Helping policy makers understand obesity

Ella Rhodes reports from a meeting of the All Party Parliamentary Group on Psychology.

It is perhaps the health issue of our time, with around 26 per cent of adults in England classed as obese; however, approaches to prevention are often over-simplified and the condition itself so stigmatised people feel reluctant to seek support. The sixth meeting of the All Party Parliamentary Group (APPG) on psychology brought together a panel of experts at the Houses of Parliament to raise awareness among policy makers of the psychological drivers of obesity and how to approach prevention.

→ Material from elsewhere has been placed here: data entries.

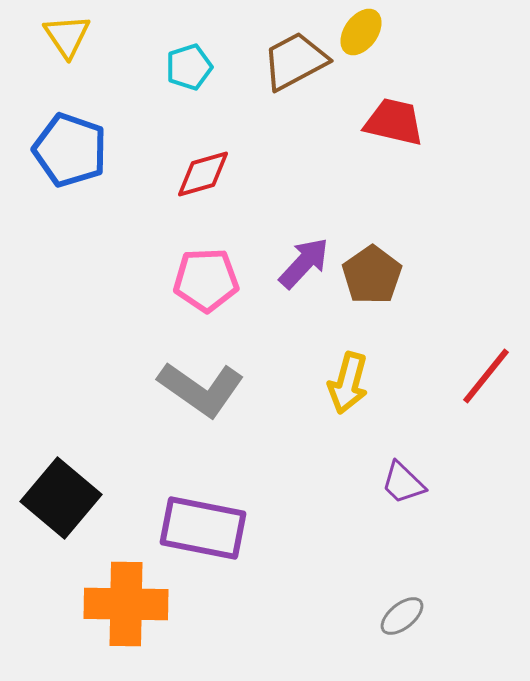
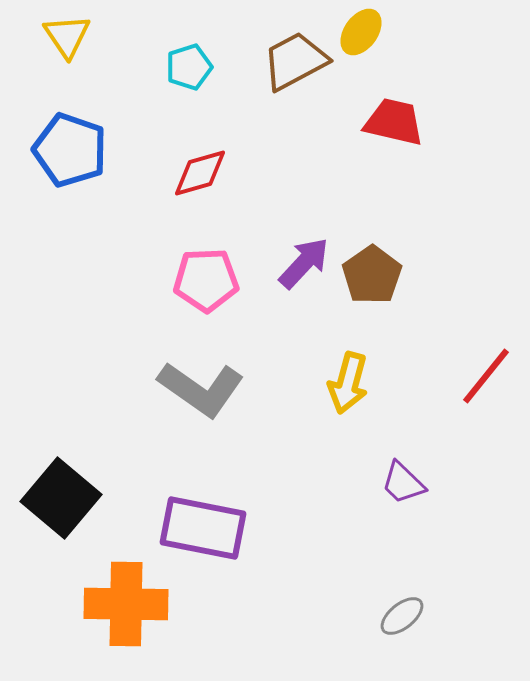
red diamond: moved 3 px left, 1 px up
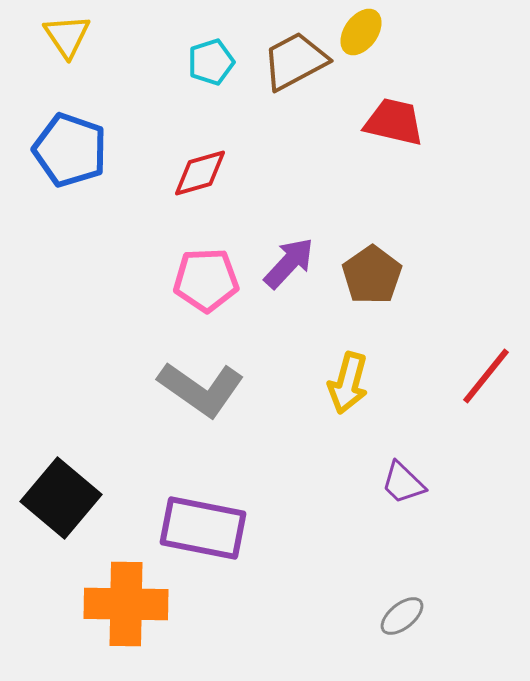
cyan pentagon: moved 22 px right, 5 px up
purple arrow: moved 15 px left
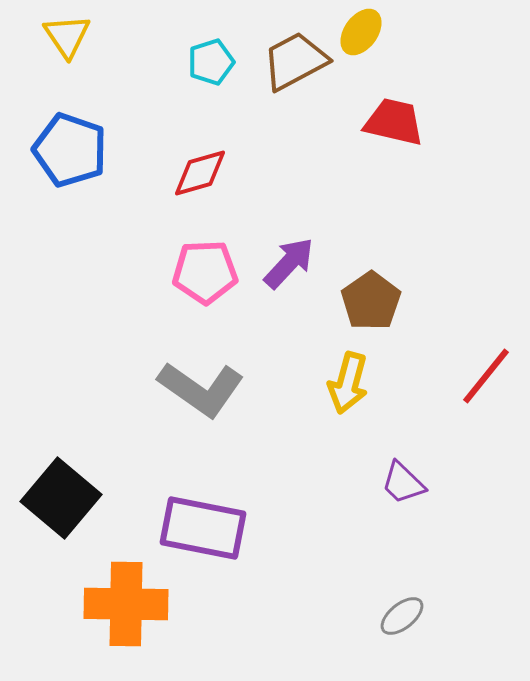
brown pentagon: moved 1 px left, 26 px down
pink pentagon: moved 1 px left, 8 px up
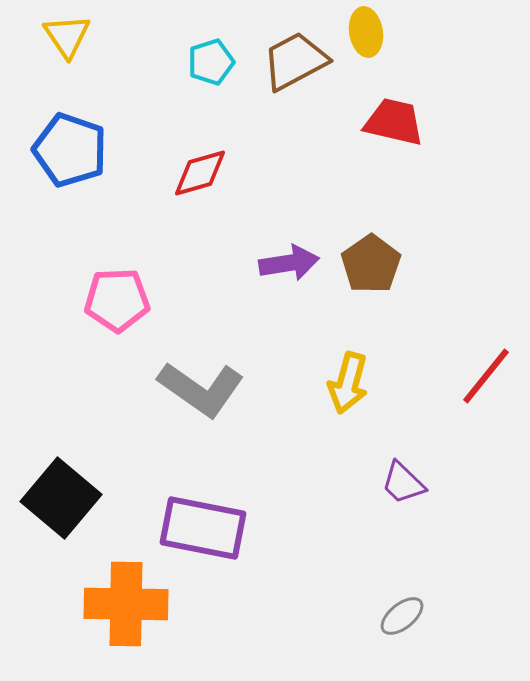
yellow ellipse: moved 5 px right; rotated 45 degrees counterclockwise
purple arrow: rotated 38 degrees clockwise
pink pentagon: moved 88 px left, 28 px down
brown pentagon: moved 37 px up
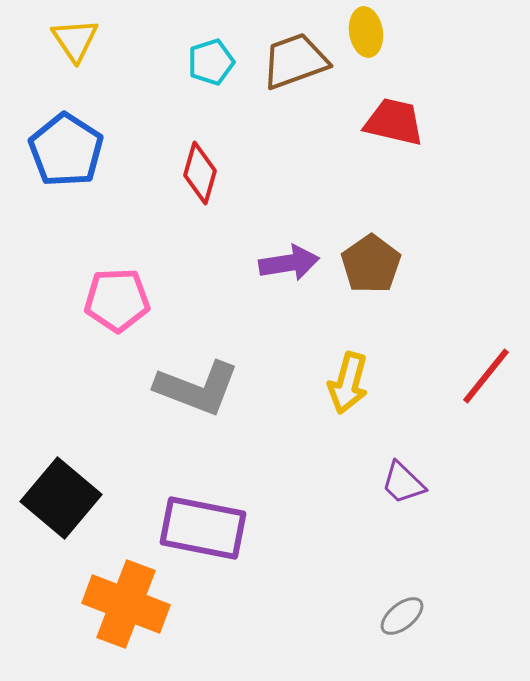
yellow triangle: moved 8 px right, 4 px down
brown trapezoid: rotated 8 degrees clockwise
blue pentagon: moved 4 px left; rotated 14 degrees clockwise
red diamond: rotated 58 degrees counterclockwise
gray L-shape: moved 4 px left, 1 px up; rotated 14 degrees counterclockwise
orange cross: rotated 20 degrees clockwise
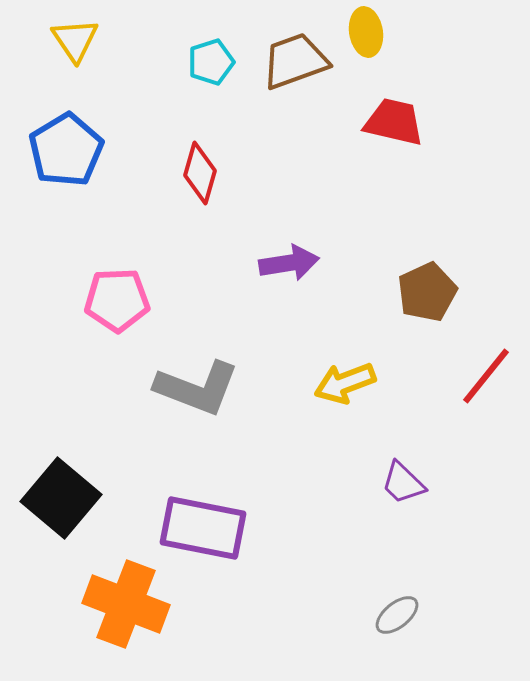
blue pentagon: rotated 8 degrees clockwise
brown pentagon: moved 56 px right, 28 px down; rotated 10 degrees clockwise
yellow arrow: moved 3 px left; rotated 54 degrees clockwise
gray ellipse: moved 5 px left, 1 px up
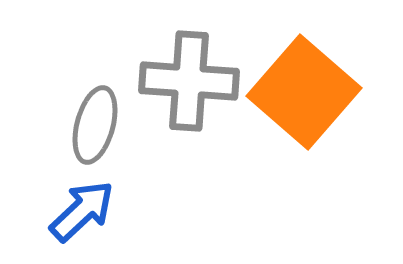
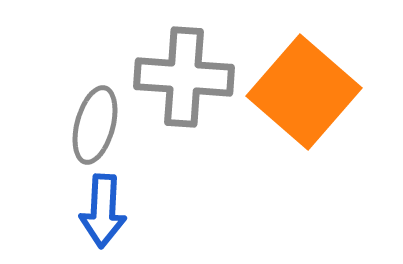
gray cross: moved 5 px left, 4 px up
blue arrow: moved 21 px right; rotated 136 degrees clockwise
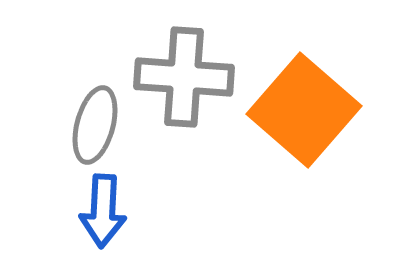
orange square: moved 18 px down
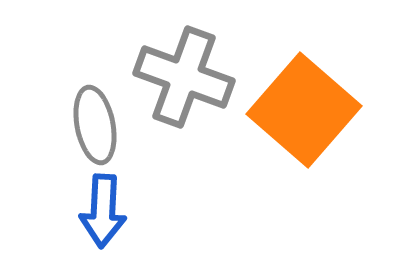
gray cross: rotated 16 degrees clockwise
gray ellipse: rotated 26 degrees counterclockwise
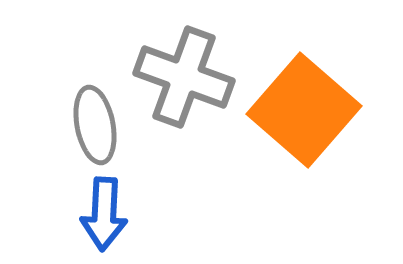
blue arrow: moved 1 px right, 3 px down
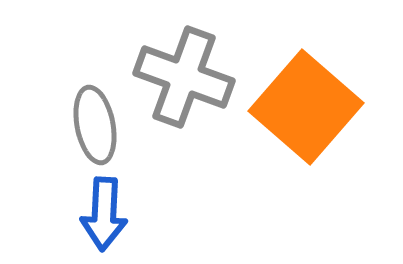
orange square: moved 2 px right, 3 px up
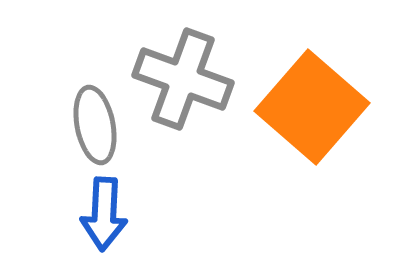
gray cross: moved 1 px left, 2 px down
orange square: moved 6 px right
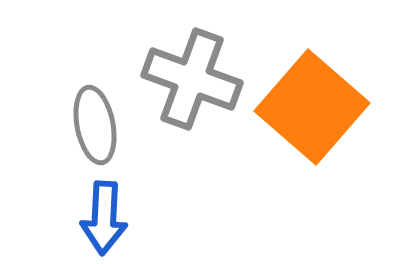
gray cross: moved 9 px right
blue arrow: moved 4 px down
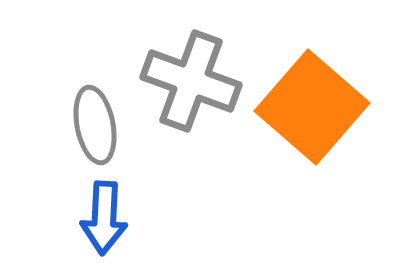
gray cross: moved 1 px left, 2 px down
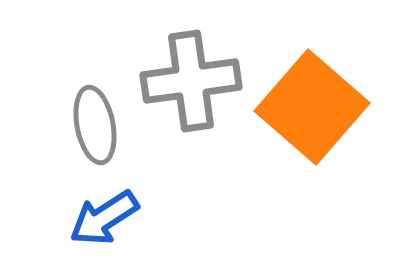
gray cross: rotated 28 degrees counterclockwise
blue arrow: rotated 54 degrees clockwise
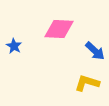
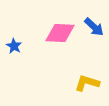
pink diamond: moved 1 px right, 4 px down
blue arrow: moved 1 px left, 24 px up
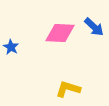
blue star: moved 3 px left, 1 px down
yellow L-shape: moved 19 px left, 6 px down
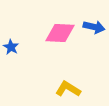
blue arrow: rotated 30 degrees counterclockwise
yellow L-shape: rotated 15 degrees clockwise
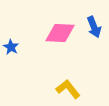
blue arrow: rotated 55 degrees clockwise
yellow L-shape: rotated 20 degrees clockwise
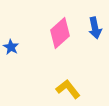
blue arrow: moved 1 px right, 1 px down; rotated 10 degrees clockwise
pink diamond: rotated 44 degrees counterclockwise
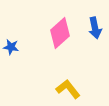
blue star: rotated 21 degrees counterclockwise
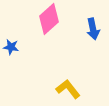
blue arrow: moved 2 px left, 1 px down
pink diamond: moved 11 px left, 14 px up
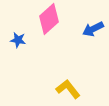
blue arrow: rotated 75 degrees clockwise
blue star: moved 7 px right, 7 px up
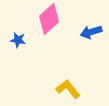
blue arrow: moved 2 px left, 3 px down; rotated 10 degrees clockwise
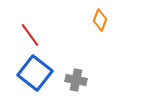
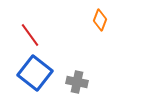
gray cross: moved 1 px right, 2 px down
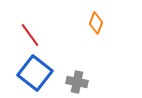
orange diamond: moved 4 px left, 3 px down
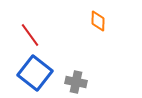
orange diamond: moved 2 px right, 2 px up; rotated 20 degrees counterclockwise
gray cross: moved 1 px left
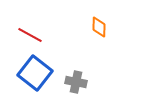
orange diamond: moved 1 px right, 6 px down
red line: rotated 25 degrees counterclockwise
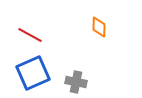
blue square: moved 2 px left; rotated 28 degrees clockwise
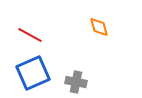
orange diamond: rotated 15 degrees counterclockwise
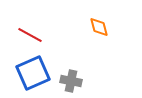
gray cross: moved 5 px left, 1 px up
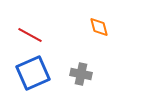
gray cross: moved 10 px right, 7 px up
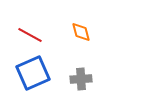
orange diamond: moved 18 px left, 5 px down
gray cross: moved 5 px down; rotated 15 degrees counterclockwise
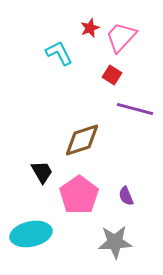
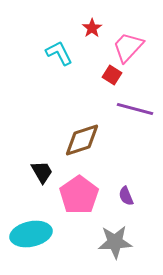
red star: moved 2 px right; rotated 12 degrees counterclockwise
pink trapezoid: moved 7 px right, 10 px down
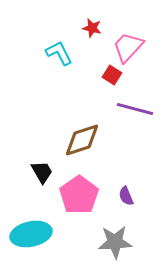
red star: rotated 24 degrees counterclockwise
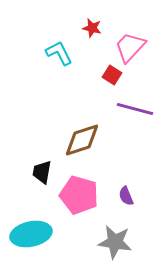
pink trapezoid: moved 2 px right
black trapezoid: rotated 140 degrees counterclockwise
pink pentagon: rotated 21 degrees counterclockwise
gray star: rotated 12 degrees clockwise
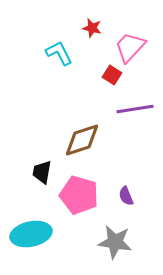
purple line: rotated 24 degrees counterclockwise
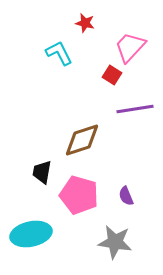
red star: moved 7 px left, 5 px up
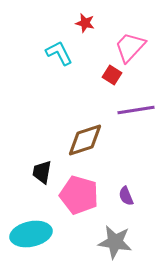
purple line: moved 1 px right, 1 px down
brown diamond: moved 3 px right
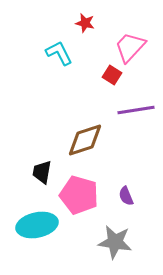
cyan ellipse: moved 6 px right, 9 px up
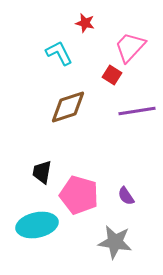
purple line: moved 1 px right, 1 px down
brown diamond: moved 17 px left, 33 px up
purple semicircle: rotated 12 degrees counterclockwise
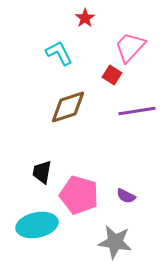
red star: moved 5 px up; rotated 24 degrees clockwise
purple semicircle: rotated 30 degrees counterclockwise
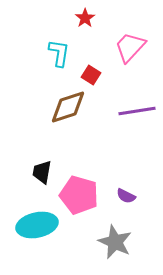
cyan L-shape: rotated 36 degrees clockwise
red square: moved 21 px left
gray star: rotated 16 degrees clockwise
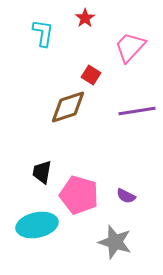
cyan L-shape: moved 16 px left, 20 px up
gray star: rotated 8 degrees counterclockwise
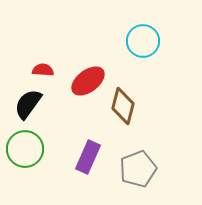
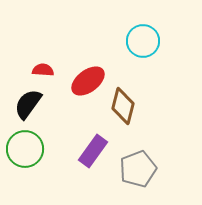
purple rectangle: moved 5 px right, 6 px up; rotated 12 degrees clockwise
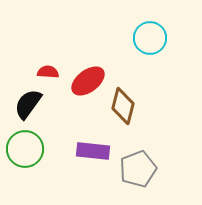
cyan circle: moved 7 px right, 3 px up
red semicircle: moved 5 px right, 2 px down
purple rectangle: rotated 60 degrees clockwise
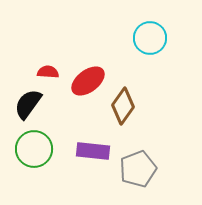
brown diamond: rotated 21 degrees clockwise
green circle: moved 9 px right
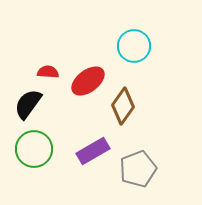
cyan circle: moved 16 px left, 8 px down
purple rectangle: rotated 36 degrees counterclockwise
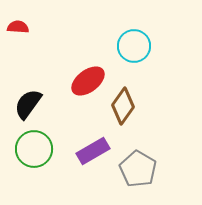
red semicircle: moved 30 px left, 45 px up
gray pentagon: rotated 21 degrees counterclockwise
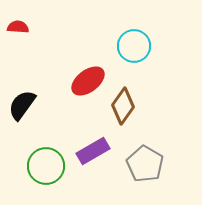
black semicircle: moved 6 px left, 1 px down
green circle: moved 12 px right, 17 px down
gray pentagon: moved 7 px right, 5 px up
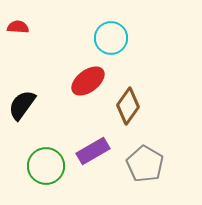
cyan circle: moved 23 px left, 8 px up
brown diamond: moved 5 px right
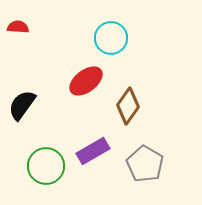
red ellipse: moved 2 px left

On the same day the British Psychological Society (BPS) published a briefing paper on the issue calling for better psychological support for people struggling with their weight and outlining the complex social, environmental, psychological and biological causes of obesity. The authors also called for better framing of health campaigns, specifically avoiding the framing of obesity as a simple choice, weight loss services that serve everyone at an unhealthy weight, including those whose BMI is over 50, and incentives to conduct further research into tackling the stigma that prevents people accessing weight loss services.

After an introduction by APPG Chair and former clinical psychologist and SNP MP Lisa Cameron, Dr Sinead Singh (pictured above) shared the story of ‘Emma’ as a way to represent the true complexity of obesity. As a child, Emma built an association between food and comfort and slowly gained weight, exacerbated by personal and family trauma. As an adult, an injury at work left her unemployed and turning to food for comfort and experiencing daily stigmatising messages in the media toward obese people. When she turned to her GP, she felt judged and criticised and following bariatric surgery received no psychological support, leading to further weight gain and eventually diabetes and hospitalisation.  

Singh said it is plain to see that the causes and drivers of obesity are not straightforward, and treating the problem as simplistic and placing blame on an individual further stigmatises them and the condition. Those designing public health campaigns should be aware of the language and images they use, and Singh recommended that research into this area be better incentivised and that public health campaigns should use psychological evidence.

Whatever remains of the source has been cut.